Podemos ha evolucionado hacia el modelo clásico de grupúsculo de izquierda radical, dominado por la pureza ideológica y moral frente al resto de una sociedad manipulada y corrompida. En consecuencia, ha sufrido una pérdida constante tanto de figuras relevantes como de apoyos populares, hasta llegar a las elecciones municipales y autonómicas del pasado 28 de mayo, en las que prácticamente quedó barrido del mapa municipal y autonómico. El partido que todo lo sometía a discusión y quería pensar fuera de los moldes establecidos, no se ha esforzado en proporcionar una explicación mínimamente convincente de su caída. No ha habido un debate al respecto. Todo se debe al acoso mediático y a las cloacas, que es evidente, por lo demás, que han operado a pleno rendimiento y que tanto han contribuido al atrincheramiento de Podemos en sus posiciones. No obstante, los ataques inmisericordes han sido una constante a lo largo del tiempo y, por tanto, no permiten entender los vaivenes del partido.
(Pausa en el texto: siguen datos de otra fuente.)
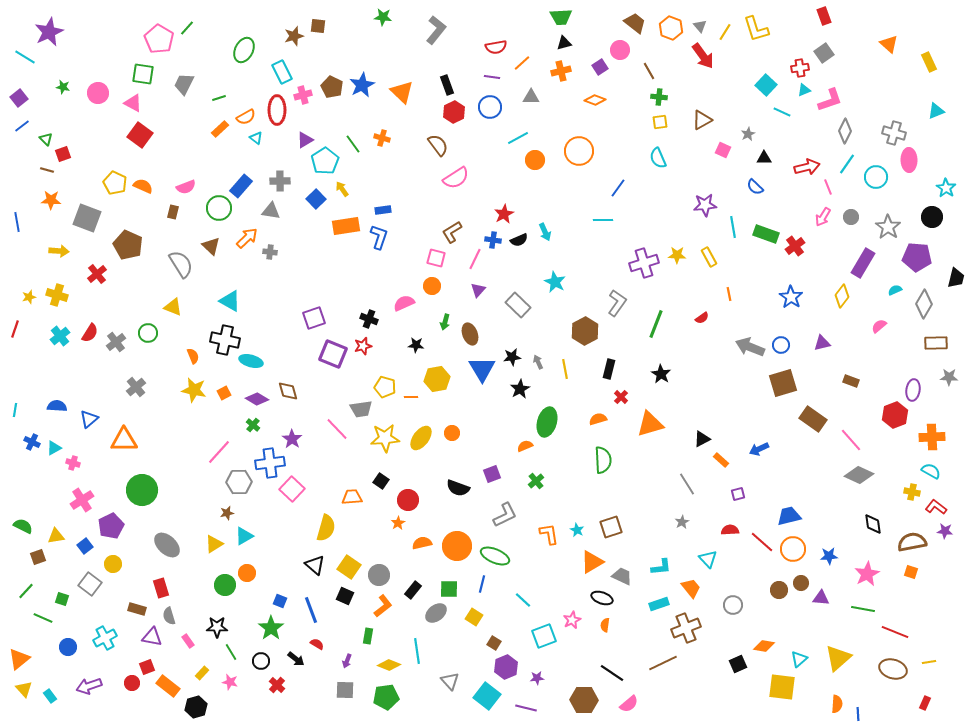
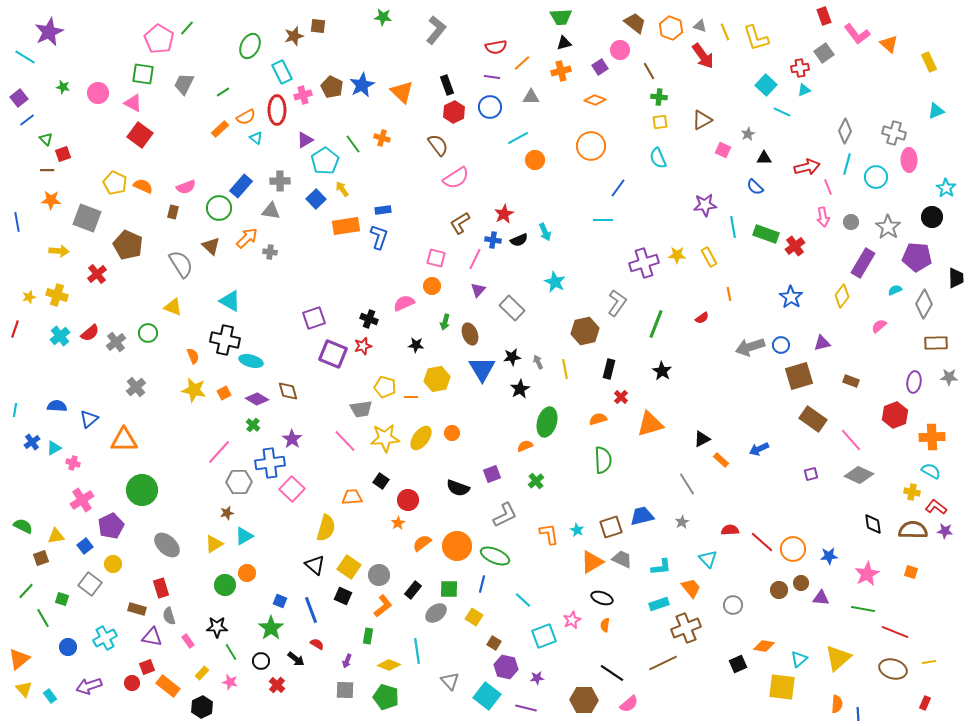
gray triangle at (700, 26): rotated 32 degrees counterclockwise
yellow L-shape at (756, 29): moved 9 px down
yellow line at (725, 32): rotated 54 degrees counterclockwise
green ellipse at (244, 50): moved 6 px right, 4 px up
green line at (219, 98): moved 4 px right, 6 px up; rotated 16 degrees counterclockwise
pink L-shape at (830, 100): moved 27 px right, 66 px up; rotated 72 degrees clockwise
blue line at (22, 126): moved 5 px right, 6 px up
orange circle at (579, 151): moved 12 px right, 5 px up
cyan line at (847, 164): rotated 20 degrees counterclockwise
brown line at (47, 170): rotated 16 degrees counterclockwise
pink arrow at (823, 217): rotated 42 degrees counterclockwise
gray circle at (851, 217): moved 5 px down
brown L-shape at (452, 232): moved 8 px right, 9 px up
black trapezoid at (956, 278): rotated 15 degrees counterclockwise
gray rectangle at (518, 305): moved 6 px left, 3 px down
brown hexagon at (585, 331): rotated 16 degrees clockwise
red semicircle at (90, 333): rotated 18 degrees clockwise
gray arrow at (750, 347): rotated 40 degrees counterclockwise
black star at (661, 374): moved 1 px right, 3 px up
brown square at (783, 383): moved 16 px right, 7 px up
purple ellipse at (913, 390): moved 1 px right, 8 px up
pink line at (337, 429): moved 8 px right, 12 px down
blue cross at (32, 442): rotated 28 degrees clockwise
purple square at (738, 494): moved 73 px right, 20 px up
blue trapezoid at (789, 516): moved 147 px left
brown semicircle at (912, 542): moved 1 px right, 12 px up; rotated 12 degrees clockwise
orange semicircle at (422, 543): rotated 24 degrees counterclockwise
brown square at (38, 557): moved 3 px right, 1 px down
gray trapezoid at (622, 576): moved 17 px up
black square at (345, 596): moved 2 px left
green line at (43, 618): rotated 36 degrees clockwise
purple hexagon at (506, 667): rotated 25 degrees counterclockwise
green pentagon at (386, 697): rotated 25 degrees clockwise
black hexagon at (196, 707): moved 6 px right; rotated 10 degrees counterclockwise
En una metáfora muy española, Podemos ha sido el partido quijotesco por excelencia. Se ha enfrentado a situaciones que parecían imposibles ensanchando el sistema político del país. Pero, ante un exterior crecientemente hostil, ha decidido continuar sus batallas, a veces contra enemigos que eran molinos de viento. Para la dirigencia de Podemos nunca fue tan verdad aquello de “fiat iustitia, et pereat mundus” (que se haga justicia, aunque se hunda el mundo). O si prefieren una cita menos pedante, recuerden aquella frase de Amanece que no es poco: “¡Todos somos contingentes, pero tú eres necesario!”.